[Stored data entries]
================

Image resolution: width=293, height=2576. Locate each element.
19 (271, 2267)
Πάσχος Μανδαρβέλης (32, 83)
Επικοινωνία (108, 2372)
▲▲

================

■ **Prompt**
Transcribe every record exactly.

■ **Response area**
Image resolution: width=293, height=2576. Locate each element.
19 (271, 2267)
Πάσχος Μανδαρβέλης (32, 83)
Επικοινωνία (108, 2372)
▲▲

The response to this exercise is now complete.